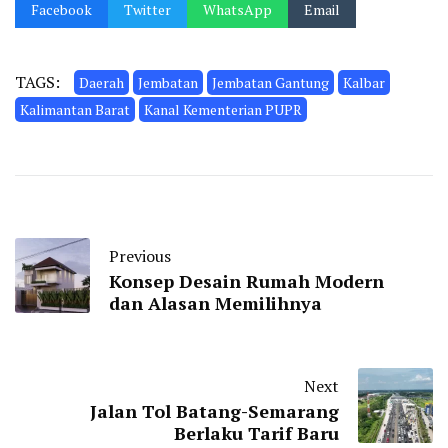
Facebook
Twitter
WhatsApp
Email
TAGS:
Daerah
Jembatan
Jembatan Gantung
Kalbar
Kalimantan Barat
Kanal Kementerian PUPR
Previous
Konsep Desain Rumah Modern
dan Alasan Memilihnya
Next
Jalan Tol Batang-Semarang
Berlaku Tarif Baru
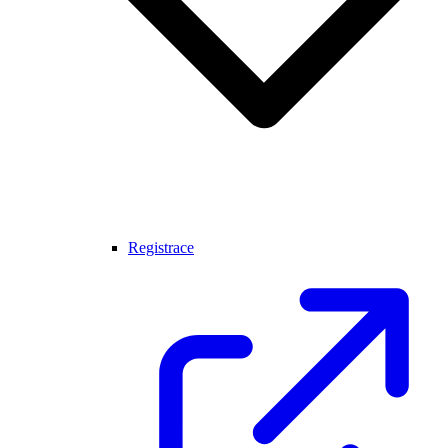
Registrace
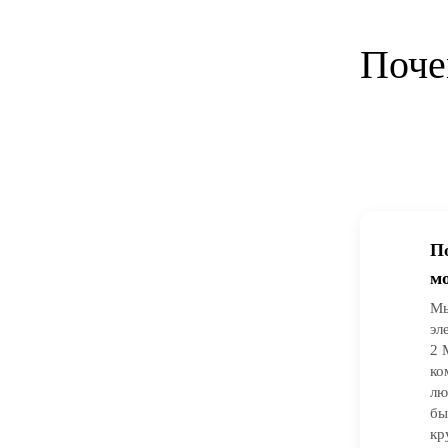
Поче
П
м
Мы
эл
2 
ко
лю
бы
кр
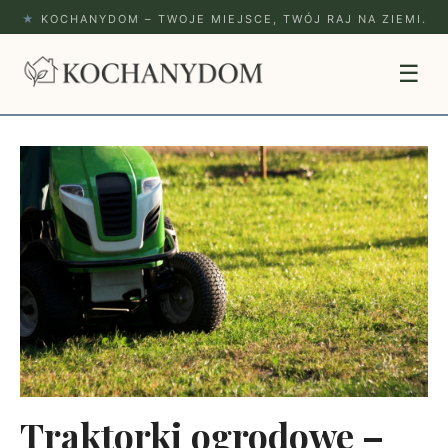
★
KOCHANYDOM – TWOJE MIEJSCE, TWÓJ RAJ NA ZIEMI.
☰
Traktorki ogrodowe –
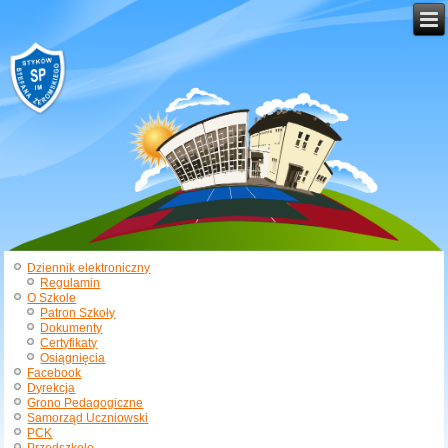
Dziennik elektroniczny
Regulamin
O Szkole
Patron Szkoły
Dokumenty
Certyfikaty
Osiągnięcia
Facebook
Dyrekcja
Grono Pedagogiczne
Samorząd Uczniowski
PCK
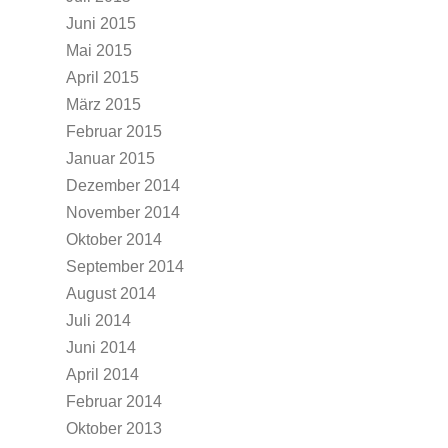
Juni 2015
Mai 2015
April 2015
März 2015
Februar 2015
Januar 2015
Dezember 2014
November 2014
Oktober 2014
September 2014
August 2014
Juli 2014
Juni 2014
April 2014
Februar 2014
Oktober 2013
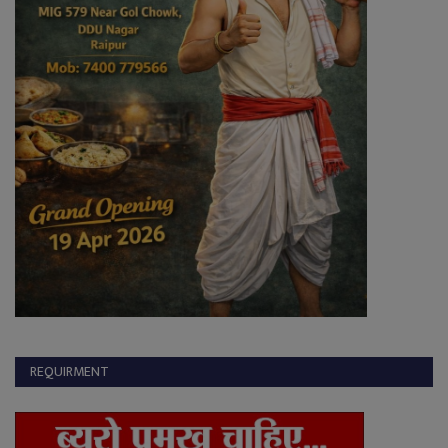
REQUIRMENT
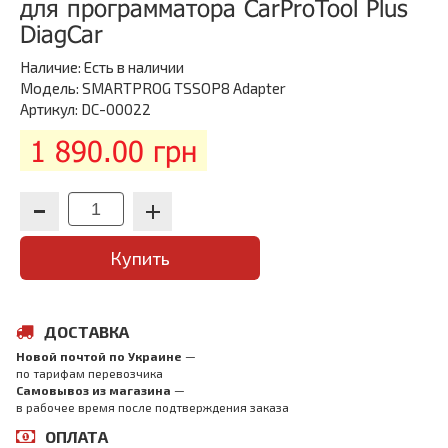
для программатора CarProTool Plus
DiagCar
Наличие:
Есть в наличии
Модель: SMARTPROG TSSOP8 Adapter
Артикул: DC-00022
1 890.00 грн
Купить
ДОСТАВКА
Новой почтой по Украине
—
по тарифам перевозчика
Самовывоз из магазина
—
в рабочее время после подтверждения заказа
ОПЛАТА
____________________
EXERCISE: Leave out the pictures and print each record exactly as it stands.

ANSWER FOR THIS EXERCISE:
Facebook
Twitter
WhatsApp
Email
TAGS:
Daerah
Jembatan
Jembatan Gantung
Kalbar
Kalimantan Barat
Kanal Kementerian PUPR
Previous
Konsep Desain Rumah Modern
dan Alasan Memilihnya
Next
Jalan Tol Batang-Semarang
Berlaku Tarif Baru
Registrace
Поче
П
м
Мы
эл
2 
ко
лю
бы
кр
★
KOCHANYDOM – TWOJE MIEJSCE, TWÓJ RAJ NA ZIEMI.
☰
Traktorki ogrodowe –
Dziennik elektroniczny
Regulamin
O Szkole
Patron Szkoły
Dokumenty
Certyfikaty
Osiągnięcia
Facebook
Dyrekcja
Grono Pedagogiczne
Samorząd Uczniowski
PCK
Juni 2015
Mai 2015
April 2015
März 2015
Februar 2015
Januar 2015
Dezember 2014
November 2014
Oktober 2014
September 2014
August 2014
Juli 2014
Juni 2014
April 2014
Februar 2014
Oktober 2013
REQUIRMENT
для программатора CarProTool Plus
DiagCar
Наличие:
Есть в наличии
Модель: SMARTPROG TSSOP8 Adapter
Артикул: DC-00022
1 890.00 грн
Купить
ДОСТАВКА
Новой почтой по Украине
—
по тарифам перевозчика
Самовывоз из магазина
—
в рабочее время после подтверждения заказа
ОПЛАТА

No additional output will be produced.